Document layout analysis data
————————
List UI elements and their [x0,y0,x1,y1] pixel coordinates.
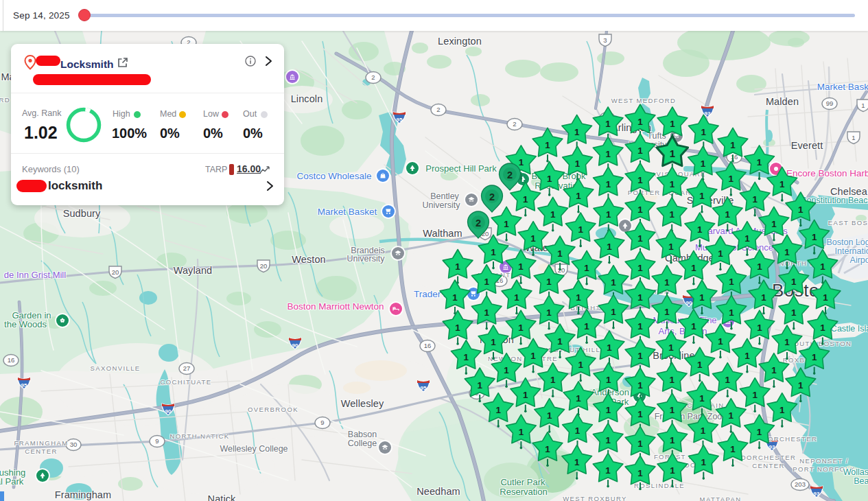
svg-text:1: 1 [820,261,825,272]
svg-text:1: 1 [514,292,519,303]
svg-text:1: 1 [637,175,643,185]
svg-text:1: 1 [664,277,670,288]
svg-text:1: 1 [725,209,731,220]
svg-text:1: 1 [701,127,707,137]
svg-text:1: 1 [606,405,611,415]
svg-text:1: 1 [576,393,581,404]
svg-text:1: 1 [670,148,675,159]
svg-text:1: 1 [744,233,750,244]
svg-text:1: 1 [576,191,581,201]
svg-text:1: 1 [729,277,734,287]
svg-text:1: 1 [670,465,675,476]
svg-text:1: 1 [557,336,563,347]
svg-text:1: 1 [691,263,696,273]
svg-text:1: 1 [484,277,489,287]
svg-text:1: 1 [637,409,643,419]
svg-text:1: 1 [725,375,731,385]
svg-text:1: 1 [584,263,589,273]
svg-text:1: 1 [691,321,696,331]
svg-text:2: 2 [507,170,513,180]
svg-text:1: 1 [798,205,804,215]
svg-text:1: 1 [605,465,611,476]
svg-text:1: 1 [701,426,706,436]
svg-text:1: 1 [504,365,509,375]
svg-text:1: 1 [761,292,766,303]
svg-text:1: 1 [670,405,675,415]
svg-text:1: 1 [637,439,643,449]
svg-text:1: 1 [455,261,460,272]
svg-text:1: 1 [637,263,643,273]
svg-text:1: 1 [779,179,785,189]
svg-text:1: 1 [791,307,797,318]
svg-text:1: 1 [771,365,777,375]
svg-text:1: 1 [730,140,736,150]
svg-text:2: 2 [489,191,495,202]
svg-text:1: 1 [545,444,550,454]
svg-text:1: 1 [523,194,528,205]
svg-text:1: 1 [637,117,643,127]
svg-text:1: 1 [575,159,580,169]
svg-text:1: 1 [729,174,734,184]
svg-text:1: 1 [670,435,675,445]
svg-text:1: 1 [606,209,611,220]
svg-text:1: 1 [484,307,489,318]
svg-text:1: 1 [491,247,496,257]
svg-text:1: 1 [574,457,580,467]
svg-text:1: 1 [519,157,524,167]
svg-text:1: 1 [464,352,469,362]
svg-text:1: 1 [664,307,670,317]
svg-text:1: 1 [752,194,758,205]
svg-text:1: 1 [557,248,563,259]
svg-text:1: 1 [550,375,556,385]
svg-text:1: 1 [699,191,705,201]
svg-text:1: 1 [668,342,674,353]
svg-text:1: 1 [637,205,643,215]
svg-text:1: 1 [791,277,797,287]
svg-text:1: 1 [718,336,723,347]
svg-text:1: 1 [784,337,790,347]
svg-text:1: 1 [771,219,777,229]
svg-text:1: 1 [697,224,703,235]
svg-text:1: 1 [637,145,643,156]
svg-text:1: 1 [752,390,758,400]
svg-text:1: 1 [744,351,750,361]
svg-text:1: 1 [757,261,762,272]
svg-text:1: 1 [798,380,804,391]
svg-text:1: 1 [550,209,556,220]
svg-text:1: 1 [637,380,643,391]
svg-text:1: 1 [779,405,785,415]
svg-text:1: 1 [452,292,458,303]
svg-text:1: 1 [699,393,705,404]
svg-text:1: 1 [729,307,734,318]
svg-text:1: 1 [519,427,524,437]
svg-text:1: 1 [504,219,509,229]
svg-text:1: 1 [477,380,482,391]
svg-text:1: 1 [607,342,612,353]
svg-text:1: 1 [637,321,643,331]
svg-text:1: 1 [611,307,616,317]
svg-text:1: 1 [757,323,762,333]
svg-text:1: 1 [611,277,616,288]
svg-text:2: 2 [476,218,481,229]
svg-text:1: 1 [697,360,703,370]
svg-text:1: 1 [718,248,723,259]
svg-text:1: 1 [495,405,501,415]
svg-text:1: 1 [530,233,536,244]
svg-text:1: 1 [812,232,817,242]
svg-text:1: 1 [812,352,817,362]
svg-text:1: 1 [575,426,580,436]
svg-text:1: 1 [574,127,580,137]
svg-text:1: 1 [606,179,611,189]
svg-text:1: 1 [699,292,705,303]
svg-text:1: 1 [578,224,583,235]
svg-text:1: 1 [605,149,611,159]
svg-text:1: 1 [701,457,707,467]
svg-text:1: 1 [784,247,790,257]
svg-text:1: 1 [605,119,611,129]
svg-text:1: 1 [729,410,734,421]
svg-text:1: 1 [637,233,643,244]
svg-text:1: 1 [606,375,611,385]
svg-text:1: 1 [605,435,611,445]
svg-text:1: 1 [546,307,552,318]
svg-text:1: 1 [545,140,550,150]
————————
= WHAT NEEDS TO BE DONE =
Without the pictures, return the records above exactly as given.

= PROBLEM SOLUTION =
List UI elements and their [x0,y0,x1,y1] pixel coordinates.
svg-text:1: 1 [820,261,825,272]
svg-text:1: 1 [514,292,519,303]
svg-text:1: 1 [637,175,643,185]
svg-text:1: 1 [664,277,670,288]
svg-text:1: 1 [725,209,731,220]
svg-text:1: 1 [701,127,707,137]
svg-text:1: 1 [606,405,611,415]
svg-text:1: 1 [576,393,581,404]
svg-text:1: 1 [670,148,675,159]
svg-text:1: 1 [744,233,750,244]
svg-text:1: 1 [576,191,581,201]
svg-text:1: 1 [729,277,734,287]
svg-text:1: 1 [670,465,675,476]
svg-text:1: 1 [557,336,563,347]
svg-text:1: 1 [691,263,696,273]
svg-text:1: 1 [484,277,489,287]
svg-text:1: 1 [637,409,643,419]
svg-text:1: 1 [725,375,731,385]
svg-text:1: 1 [584,263,589,273]
svg-text:1: 1 [691,321,696,331]
svg-text:2: 2 [507,170,513,180]
svg-text:1: 1 [798,205,804,215]
svg-text:1: 1 [605,465,611,476]
svg-text:1: 1 [701,426,706,436]
svg-text:1: 1 [504,365,509,375]
svg-text:1: 1 [761,292,766,303]
svg-text:1: 1 [670,405,675,415]
svg-text:1: 1 [637,439,643,449]
svg-text:1: 1 [455,261,460,272]
svg-text:1: 1 [637,263,643,273]
svg-text:1: 1 [779,179,785,189]
svg-text:1: 1 [791,307,797,318]
svg-text:1: 1 [771,365,777,375]
svg-text:1: 1 [730,140,736,150]
svg-text:2: 2 [489,191,495,202]
svg-text:1: 1 [545,444,550,454]
svg-text:1: 1 [523,194,528,205]
svg-text:1: 1 [637,117,643,127]
svg-text:1: 1 [575,159,580,169]
svg-text:1: 1 [729,174,734,184]
svg-text:1: 1 [670,435,675,445]
svg-text:1: 1 [606,209,611,220]
svg-text:1: 1 [484,307,489,318]
svg-text:1: 1 [491,247,496,257]
svg-text:1: 1 [574,457,580,467]
svg-text:1: 1 [519,157,524,167]
svg-text:1: 1 [464,352,469,362]
svg-text:1: 1 [664,307,670,317]
svg-text:1: 1 [752,194,758,205]
svg-text:1: 1 [557,248,563,259]
svg-text:1: 1 [550,375,556,385]
svg-text:1: 1 [699,191,705,201]
svg-text:1: 1 [668,342,674,353]
svg-text:1: 1 [637,205,643,215]
svg-text:1: 1 [791,277,797,287]
svg-text:1: 1 [718,336,723,347]
svg-text:1: 1 [784,337,790,347]
svg-text:1: 1 [771,219,777,229]
svg-text:1: 1 [697,224,703,235]
svg-text:1: 1 [637,145,643,156]
svg-text:1: 1 [752,390,758,400]
svg-text:1: 1 [744,351,750,361]
svg-text:1: 1 [757,261,762,272]
svg-text:1: 1 [798,380,804,391]
svg-text:1: 1 [550,209,556,220]
svg-text:1: 1 [637,380,643,391]
svg-text:1: 1 [779,405,785,415]
svg-text:1: 1 [452,292,458,303]
svg-text:1: 1 [699,393,705,404]
svg-text:1: 1 [729,307,734,318]
svg-text:1: 1 [519,427,524,437]
svg-text:1: 1 [504,219,509,229]
svg-text:1: 1 [477,380,482,391]
svg-text:1: 1 [607,342,612,353]
svg-text:1: 1 [637,321,643,331]
svg-text:1: 1 [611,307,616,317]
svg-text:1: 1 [757,323,762,333]
svg-text:1: 1 [611,277,616,288]
svg-text:2: 2 [476,218,481,229]
svg-text:1: 1 [697,360,703,370]
svg-text:1: 1 [718,248,723,259]
svg-text:1: 1 [495,405,501,415]
svg-text:1: 1 [530,233,536,244]
svg-text:1: 1 [812,232,817,242]
svg-text:1: 1 [812,352,817,362]
svg-text:1: 1 [575,426,580,436]
svg-text:1: 1 [574,127,580,137]
svg-text:1: 1 [606,179,611,189]
svg-text:1: 1 [699,292,705,303]
svg-text:1: 1 [578,224,583,235]
svg-text:1: 1 [605,149,611,159]
svg-text:1: 1 [701,457,707,467]
svg-text:1: 1 [784,247,790,257]
svg-text:1: 1 [605,119,611,129]
svg-text:1: 1 [729,410,734,421]
svg-text:1: 1 [637,233,643,244]
svg-text:1: 1 [606,375,611,385]
svg-text:1: 1 [605,435,611,445]
svg-text:1: 1 [546,307,552,318]
svg-text:1: 1 [545,140,550,150]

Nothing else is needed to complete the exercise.